Insight has approximately 100 employees. The Northbrook facility employs a family therapist, psychologists, a social worker, individual therapists and a dietician. Patients come in for an initial evaluation and then the group of professionals discusses the case and determines the level of care needed. McClanahan said sometimes the patient’s condition is such that he or she needs to go to a residential facility, but if they are a good fit for Insight, they can stay in school, or at their job while being treated, which is a huge benefit.
“We can actually do the work at home in the community and they can do the recovery,” said McClanahan, “The earlier you catch this, if you can get help within the first two years, then you’re 50% more likely to recover.”
According to McClanahan, the average course of therapy is two years.
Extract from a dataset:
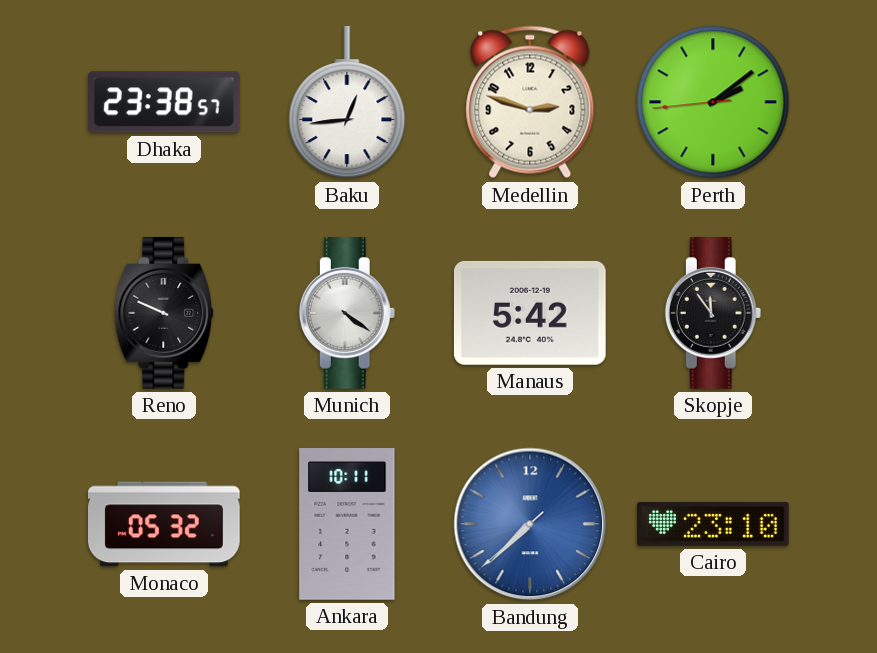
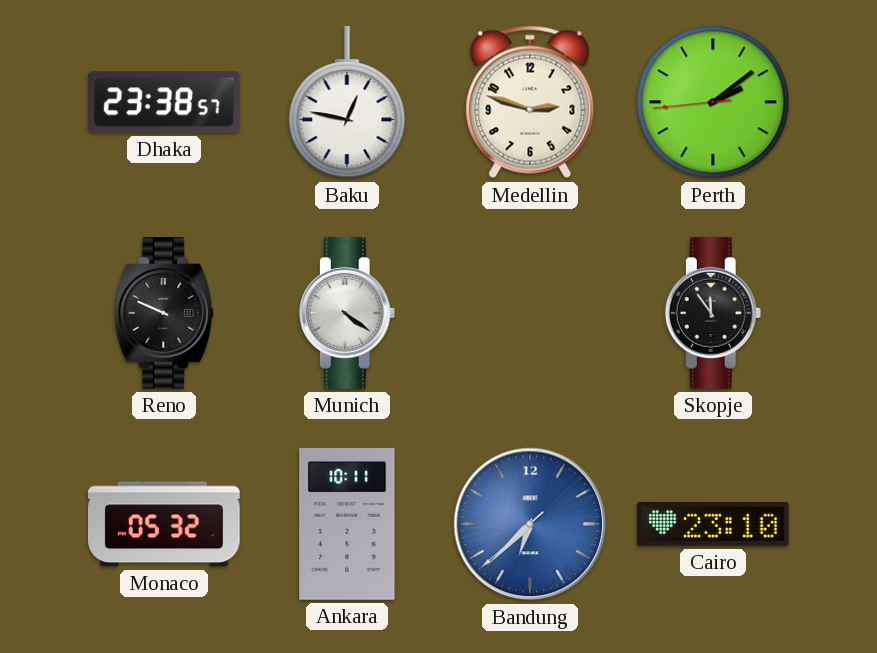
Baku: 12:44 -> 12:47
Manaus: 5:42 -> none
Bandung: 7:37 -> 6:37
Insight is in network for most major insurance companies.
“There is so much pressure on teenagers today and I think they feel so out of control, and they feel like they can act out their perfectionism on their body,” said McClanahan, “This is a place where people can get help and recover without having to go to a residential facility.”
“I could not be happier than I am now,” said T.R., who is now a college freshman, “But it was a difficult process. You can never fully get rid of it, but dealing with it and putting the fears aside, I’ve found my voice and developed great coping skills.”